- Work order
Each line from the opening of the listing below through the line that contains "and procedures. They" is to be output exactly as written.
Segment Start: Supplied records
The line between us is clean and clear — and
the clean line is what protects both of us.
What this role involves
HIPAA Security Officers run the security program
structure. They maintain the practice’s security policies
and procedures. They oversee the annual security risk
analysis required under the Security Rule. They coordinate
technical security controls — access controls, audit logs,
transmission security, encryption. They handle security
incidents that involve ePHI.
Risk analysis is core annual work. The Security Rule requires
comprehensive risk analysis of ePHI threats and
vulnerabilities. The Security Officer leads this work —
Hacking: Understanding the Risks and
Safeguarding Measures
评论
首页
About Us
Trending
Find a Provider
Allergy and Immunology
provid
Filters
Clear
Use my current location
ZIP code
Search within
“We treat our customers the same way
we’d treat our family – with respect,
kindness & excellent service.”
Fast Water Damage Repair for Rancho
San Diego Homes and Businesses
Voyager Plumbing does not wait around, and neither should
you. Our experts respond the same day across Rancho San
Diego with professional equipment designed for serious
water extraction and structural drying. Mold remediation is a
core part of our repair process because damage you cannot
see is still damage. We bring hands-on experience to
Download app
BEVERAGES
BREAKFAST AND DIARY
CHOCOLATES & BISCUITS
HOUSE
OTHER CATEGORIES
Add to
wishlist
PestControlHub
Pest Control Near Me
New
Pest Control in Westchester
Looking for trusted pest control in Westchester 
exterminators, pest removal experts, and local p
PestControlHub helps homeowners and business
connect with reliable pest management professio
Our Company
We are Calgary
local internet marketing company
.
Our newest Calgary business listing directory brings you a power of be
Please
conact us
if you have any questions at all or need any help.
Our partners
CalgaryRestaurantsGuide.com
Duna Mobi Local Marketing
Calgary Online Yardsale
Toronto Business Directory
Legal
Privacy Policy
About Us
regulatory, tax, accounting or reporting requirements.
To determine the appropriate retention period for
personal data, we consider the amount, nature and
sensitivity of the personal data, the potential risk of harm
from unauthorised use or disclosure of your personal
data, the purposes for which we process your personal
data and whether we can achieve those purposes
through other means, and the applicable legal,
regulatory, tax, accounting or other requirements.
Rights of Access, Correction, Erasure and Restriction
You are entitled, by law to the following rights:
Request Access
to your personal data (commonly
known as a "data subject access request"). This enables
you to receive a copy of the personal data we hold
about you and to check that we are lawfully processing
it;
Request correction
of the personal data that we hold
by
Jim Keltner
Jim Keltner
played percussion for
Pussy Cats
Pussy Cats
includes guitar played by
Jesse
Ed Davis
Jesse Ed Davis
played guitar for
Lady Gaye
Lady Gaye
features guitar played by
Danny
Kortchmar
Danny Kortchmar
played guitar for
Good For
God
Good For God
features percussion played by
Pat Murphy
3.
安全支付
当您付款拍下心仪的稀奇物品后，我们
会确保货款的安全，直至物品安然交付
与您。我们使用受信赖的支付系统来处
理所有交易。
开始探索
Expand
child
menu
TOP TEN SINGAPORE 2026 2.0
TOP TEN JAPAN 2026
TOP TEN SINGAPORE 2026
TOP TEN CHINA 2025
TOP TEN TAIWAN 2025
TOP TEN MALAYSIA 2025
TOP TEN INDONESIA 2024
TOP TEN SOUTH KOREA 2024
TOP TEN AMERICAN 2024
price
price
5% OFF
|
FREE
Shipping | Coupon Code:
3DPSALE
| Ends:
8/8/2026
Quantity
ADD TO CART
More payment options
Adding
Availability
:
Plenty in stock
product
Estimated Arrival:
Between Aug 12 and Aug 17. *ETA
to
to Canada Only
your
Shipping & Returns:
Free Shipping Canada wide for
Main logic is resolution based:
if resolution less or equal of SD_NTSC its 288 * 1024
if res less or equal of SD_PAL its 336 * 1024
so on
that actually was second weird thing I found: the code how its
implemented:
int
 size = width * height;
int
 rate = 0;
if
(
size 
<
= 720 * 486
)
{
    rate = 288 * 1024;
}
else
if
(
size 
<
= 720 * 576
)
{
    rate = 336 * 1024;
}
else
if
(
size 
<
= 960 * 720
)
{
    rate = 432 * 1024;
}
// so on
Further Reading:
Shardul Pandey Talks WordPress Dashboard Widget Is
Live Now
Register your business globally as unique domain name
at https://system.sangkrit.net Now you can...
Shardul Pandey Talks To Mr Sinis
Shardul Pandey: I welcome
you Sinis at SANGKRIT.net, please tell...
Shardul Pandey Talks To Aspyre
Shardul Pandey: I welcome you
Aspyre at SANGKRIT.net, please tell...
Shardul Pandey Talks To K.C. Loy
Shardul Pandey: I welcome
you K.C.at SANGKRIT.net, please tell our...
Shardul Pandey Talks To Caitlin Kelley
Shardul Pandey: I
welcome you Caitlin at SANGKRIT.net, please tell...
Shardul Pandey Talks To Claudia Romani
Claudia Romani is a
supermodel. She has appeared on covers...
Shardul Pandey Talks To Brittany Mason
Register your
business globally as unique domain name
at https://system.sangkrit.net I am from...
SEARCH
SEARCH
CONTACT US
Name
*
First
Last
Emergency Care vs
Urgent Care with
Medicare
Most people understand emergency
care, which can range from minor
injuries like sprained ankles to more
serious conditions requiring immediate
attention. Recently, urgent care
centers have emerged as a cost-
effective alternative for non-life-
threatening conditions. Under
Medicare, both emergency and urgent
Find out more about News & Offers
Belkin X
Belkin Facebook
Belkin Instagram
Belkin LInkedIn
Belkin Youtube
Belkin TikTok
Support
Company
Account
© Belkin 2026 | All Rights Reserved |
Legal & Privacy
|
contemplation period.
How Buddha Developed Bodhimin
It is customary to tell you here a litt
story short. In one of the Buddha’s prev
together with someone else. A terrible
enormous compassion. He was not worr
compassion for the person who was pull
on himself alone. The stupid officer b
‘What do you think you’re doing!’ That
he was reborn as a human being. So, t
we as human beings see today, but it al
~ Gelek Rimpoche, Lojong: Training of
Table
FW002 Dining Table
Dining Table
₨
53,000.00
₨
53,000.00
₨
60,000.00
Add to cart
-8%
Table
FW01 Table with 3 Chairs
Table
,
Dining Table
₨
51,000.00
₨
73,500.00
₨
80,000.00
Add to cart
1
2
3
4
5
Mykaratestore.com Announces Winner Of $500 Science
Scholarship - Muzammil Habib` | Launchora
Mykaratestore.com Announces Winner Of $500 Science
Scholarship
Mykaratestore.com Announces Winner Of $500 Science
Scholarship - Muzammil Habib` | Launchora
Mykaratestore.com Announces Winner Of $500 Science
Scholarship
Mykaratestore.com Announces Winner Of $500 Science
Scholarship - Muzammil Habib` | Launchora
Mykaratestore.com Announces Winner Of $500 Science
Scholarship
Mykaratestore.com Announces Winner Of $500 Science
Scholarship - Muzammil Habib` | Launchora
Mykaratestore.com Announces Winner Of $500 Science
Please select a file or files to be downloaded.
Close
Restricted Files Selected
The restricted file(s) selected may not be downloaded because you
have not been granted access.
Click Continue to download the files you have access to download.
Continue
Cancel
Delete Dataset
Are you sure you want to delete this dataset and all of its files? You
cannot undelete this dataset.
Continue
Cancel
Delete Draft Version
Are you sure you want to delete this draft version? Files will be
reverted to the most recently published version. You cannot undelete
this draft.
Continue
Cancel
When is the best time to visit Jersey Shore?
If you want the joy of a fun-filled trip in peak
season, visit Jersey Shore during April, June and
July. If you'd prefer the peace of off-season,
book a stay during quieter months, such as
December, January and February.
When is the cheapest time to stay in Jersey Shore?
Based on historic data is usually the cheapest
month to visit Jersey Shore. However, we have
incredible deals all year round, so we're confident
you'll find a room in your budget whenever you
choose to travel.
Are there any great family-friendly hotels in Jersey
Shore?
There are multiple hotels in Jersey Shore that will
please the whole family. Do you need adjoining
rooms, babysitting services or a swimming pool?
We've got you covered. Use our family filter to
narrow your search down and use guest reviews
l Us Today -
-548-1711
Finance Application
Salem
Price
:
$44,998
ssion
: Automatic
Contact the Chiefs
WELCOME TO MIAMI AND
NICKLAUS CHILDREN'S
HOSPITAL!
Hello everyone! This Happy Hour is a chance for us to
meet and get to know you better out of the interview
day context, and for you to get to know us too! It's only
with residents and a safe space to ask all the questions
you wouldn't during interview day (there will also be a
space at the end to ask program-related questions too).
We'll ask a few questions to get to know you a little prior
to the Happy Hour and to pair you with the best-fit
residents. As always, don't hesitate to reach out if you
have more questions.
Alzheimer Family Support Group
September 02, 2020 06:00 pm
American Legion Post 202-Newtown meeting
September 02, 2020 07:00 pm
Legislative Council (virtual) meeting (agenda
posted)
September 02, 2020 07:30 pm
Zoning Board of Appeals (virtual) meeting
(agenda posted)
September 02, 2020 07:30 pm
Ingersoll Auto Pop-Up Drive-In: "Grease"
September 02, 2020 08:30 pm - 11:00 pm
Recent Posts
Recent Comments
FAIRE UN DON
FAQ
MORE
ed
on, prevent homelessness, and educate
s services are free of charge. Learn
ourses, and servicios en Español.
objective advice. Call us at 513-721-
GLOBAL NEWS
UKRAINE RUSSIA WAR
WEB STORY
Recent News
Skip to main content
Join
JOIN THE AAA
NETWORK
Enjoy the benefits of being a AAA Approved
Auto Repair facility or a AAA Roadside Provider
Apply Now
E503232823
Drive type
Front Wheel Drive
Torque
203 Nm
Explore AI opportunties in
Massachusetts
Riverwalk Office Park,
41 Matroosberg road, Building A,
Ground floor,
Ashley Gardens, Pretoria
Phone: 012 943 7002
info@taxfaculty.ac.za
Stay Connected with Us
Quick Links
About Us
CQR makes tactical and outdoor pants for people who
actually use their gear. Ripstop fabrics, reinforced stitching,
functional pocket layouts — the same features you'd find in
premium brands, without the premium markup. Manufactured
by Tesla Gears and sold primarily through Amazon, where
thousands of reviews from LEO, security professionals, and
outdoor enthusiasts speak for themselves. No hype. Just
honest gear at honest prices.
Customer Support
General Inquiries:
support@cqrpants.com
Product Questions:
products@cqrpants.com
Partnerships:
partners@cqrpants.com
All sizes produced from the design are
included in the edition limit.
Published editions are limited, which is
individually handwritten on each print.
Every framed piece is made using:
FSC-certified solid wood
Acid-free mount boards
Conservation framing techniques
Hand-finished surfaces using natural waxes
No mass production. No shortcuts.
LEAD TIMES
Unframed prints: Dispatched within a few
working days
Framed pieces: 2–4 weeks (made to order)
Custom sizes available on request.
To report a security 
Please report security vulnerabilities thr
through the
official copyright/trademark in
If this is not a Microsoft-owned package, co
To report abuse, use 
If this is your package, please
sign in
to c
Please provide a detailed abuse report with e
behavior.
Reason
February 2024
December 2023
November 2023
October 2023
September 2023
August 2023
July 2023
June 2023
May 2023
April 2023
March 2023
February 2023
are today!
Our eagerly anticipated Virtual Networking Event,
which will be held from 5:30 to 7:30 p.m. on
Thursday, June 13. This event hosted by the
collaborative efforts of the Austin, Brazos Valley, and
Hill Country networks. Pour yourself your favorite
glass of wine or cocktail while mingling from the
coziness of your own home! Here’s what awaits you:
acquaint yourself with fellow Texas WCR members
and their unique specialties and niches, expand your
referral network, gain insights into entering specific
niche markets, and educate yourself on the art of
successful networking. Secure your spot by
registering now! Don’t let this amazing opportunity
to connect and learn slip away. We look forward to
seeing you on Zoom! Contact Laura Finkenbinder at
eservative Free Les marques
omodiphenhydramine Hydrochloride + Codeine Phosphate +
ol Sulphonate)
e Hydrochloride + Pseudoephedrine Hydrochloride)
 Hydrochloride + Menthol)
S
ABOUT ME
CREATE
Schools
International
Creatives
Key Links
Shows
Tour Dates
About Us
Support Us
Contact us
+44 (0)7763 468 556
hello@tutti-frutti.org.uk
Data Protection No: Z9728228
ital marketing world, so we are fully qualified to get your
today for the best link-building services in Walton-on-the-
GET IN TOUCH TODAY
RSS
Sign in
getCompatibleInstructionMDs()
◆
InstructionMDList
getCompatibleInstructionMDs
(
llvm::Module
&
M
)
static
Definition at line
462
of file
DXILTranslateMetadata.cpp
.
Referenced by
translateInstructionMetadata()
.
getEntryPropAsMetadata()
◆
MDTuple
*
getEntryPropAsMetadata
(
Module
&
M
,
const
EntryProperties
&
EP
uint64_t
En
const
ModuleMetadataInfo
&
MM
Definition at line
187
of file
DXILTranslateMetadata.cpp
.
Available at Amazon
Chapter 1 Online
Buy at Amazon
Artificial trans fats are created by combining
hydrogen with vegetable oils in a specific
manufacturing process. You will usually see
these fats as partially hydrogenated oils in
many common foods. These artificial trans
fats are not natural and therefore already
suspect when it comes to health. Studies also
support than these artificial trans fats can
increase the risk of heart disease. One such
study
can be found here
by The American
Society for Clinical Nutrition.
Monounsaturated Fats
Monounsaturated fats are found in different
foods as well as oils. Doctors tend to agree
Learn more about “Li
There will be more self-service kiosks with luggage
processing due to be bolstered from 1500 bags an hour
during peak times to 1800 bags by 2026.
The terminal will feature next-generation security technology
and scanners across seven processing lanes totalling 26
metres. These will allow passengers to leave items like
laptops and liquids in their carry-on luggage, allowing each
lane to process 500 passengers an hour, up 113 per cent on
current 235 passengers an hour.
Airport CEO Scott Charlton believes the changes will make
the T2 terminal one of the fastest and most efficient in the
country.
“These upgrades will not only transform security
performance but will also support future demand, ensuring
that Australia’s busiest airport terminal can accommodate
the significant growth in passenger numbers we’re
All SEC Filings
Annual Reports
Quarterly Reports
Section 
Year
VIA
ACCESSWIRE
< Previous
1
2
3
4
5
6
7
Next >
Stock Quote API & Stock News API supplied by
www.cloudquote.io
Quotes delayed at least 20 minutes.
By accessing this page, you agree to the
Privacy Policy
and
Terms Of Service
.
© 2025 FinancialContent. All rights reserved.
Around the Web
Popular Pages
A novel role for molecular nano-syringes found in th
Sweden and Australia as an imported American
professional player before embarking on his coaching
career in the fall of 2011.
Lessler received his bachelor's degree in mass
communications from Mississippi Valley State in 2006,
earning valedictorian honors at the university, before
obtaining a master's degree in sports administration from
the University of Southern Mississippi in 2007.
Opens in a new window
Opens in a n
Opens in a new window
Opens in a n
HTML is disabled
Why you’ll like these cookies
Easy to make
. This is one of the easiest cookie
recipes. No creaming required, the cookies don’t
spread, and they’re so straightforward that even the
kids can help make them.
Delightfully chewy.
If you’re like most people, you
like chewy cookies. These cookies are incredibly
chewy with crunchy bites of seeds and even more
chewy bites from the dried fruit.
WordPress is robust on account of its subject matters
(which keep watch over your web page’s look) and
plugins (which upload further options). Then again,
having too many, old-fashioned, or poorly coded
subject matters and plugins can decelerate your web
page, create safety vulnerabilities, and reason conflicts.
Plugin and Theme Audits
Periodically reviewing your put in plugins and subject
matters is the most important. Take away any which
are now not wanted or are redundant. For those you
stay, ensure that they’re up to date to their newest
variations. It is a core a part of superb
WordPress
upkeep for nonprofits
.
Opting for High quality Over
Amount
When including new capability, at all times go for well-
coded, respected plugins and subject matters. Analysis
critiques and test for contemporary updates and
Segment End: Supplied records
- The completed task
The line between us is clean and clear — and
the clean line is what protects both of us.
What this role involves
HIPAA Security Officers run the security program
structure. They maintain the practice’s security policies
and procedures. They oversee the annual security risk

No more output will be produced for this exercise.